For many of us, the Volkswagen GTI is the hot hatchback benchmark. If GTI fans have a complaint, it’s often that all the power is reaching the tires through front- or all-wheel-drive.
A North Carolina shop has just the antidote: converting a GTI to rear-wheel drive.
This beast is the work of Deutsche Auto Parts, and the coolest part is that the main components all come from Volkswagen. The team of tuners has all of the fun covered on its YouTube channel:
The GTI used for the conversion is a Mk5 Golf GTI, and the builders decided to keep the 2.0-liter turbo engine intact. The team gutted a wrecked VW R32 for the Haldex all-wheel-drive parts to build this project. Deutsche liberated the donor R32’s subframe, transaxle with transfer case, fuel tank and driveshaft.
If you were wondering whether this all worked together as a direct fit, well, the team hit some snags here and there. Any sheet metal in the way found itself cut out and deleted. The GTI even lost its spare tire well along the way.
Initially, Deutsche wasn’t just planning on using only R32 parts; the shop wanted to use the subframe and differential from a Passat. The builders even went as far as welding the Passat’s differential, only to discover it had the wrong mounting points. The Passat subframe also had parts that got in the way. So they just scrapped the idea of using Passat bits.
But the crew worked through the kinks and all the roadblocks to achieve an epic result. The front-drive axles were removed, as those wheels weren’t going to be pulling anymore. The engine wasn’t left in stock form, either. Deutsche managed to get the 2.0-liter four cranking out an astonishing 500 horsepower, a stellar upgrade over the stock 197 horsepower.
To make everything work, the shop installed a controller on the Haldex all-wheel-drive system to permanently engage the clutch in the rear differential. (On a stock Haldex AWD system, the front wheels drive the car until slippage is detected, then the differential’s clutch engages and the rear wheels help.) Soon, the car was ready to do some donuts.

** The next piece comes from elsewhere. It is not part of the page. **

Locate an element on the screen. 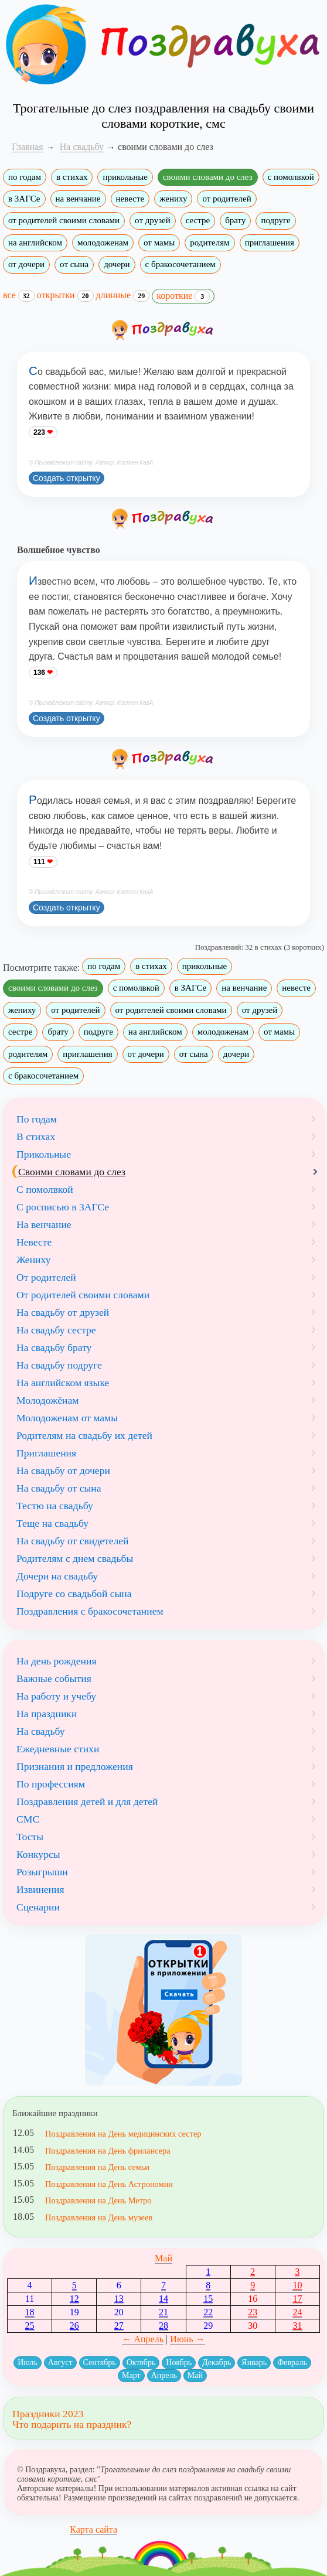 The height and width of the screenshot is (2576, 327). Создать открытку is located at coordinates (66, 478).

The car took only seconds to destroy the transfer case. The drivetrain really wasn’t meant to take so much power. But it certainly put on a good show before breaking. Thankfully there was another transmission on hand.
The concept of a rear-drive GTI isn’t as novel as you might think. In 2007, Volkswagen crammed a 650-horsepower W12 engine where the backseat used to be in a GTI. The midengine Frankenstein GTI W12-650 show car was rear-wheel-drive, and Volkswagen even claimed a top speed of 202 mph.
There are a few other rear-drive GTI builds out there as well, but none blew me away as much as the Deutsche Auto Parts build. I hope we get to see more silly adventures with this car. I really want to see someone cram a V10 TDI into something as small as a GTI.
Deutsche Auto Parts’ build series is lengthy, but it’s worth the watch!
Great, now I want to buy a GTI. I’ll take one with plaid seats, please.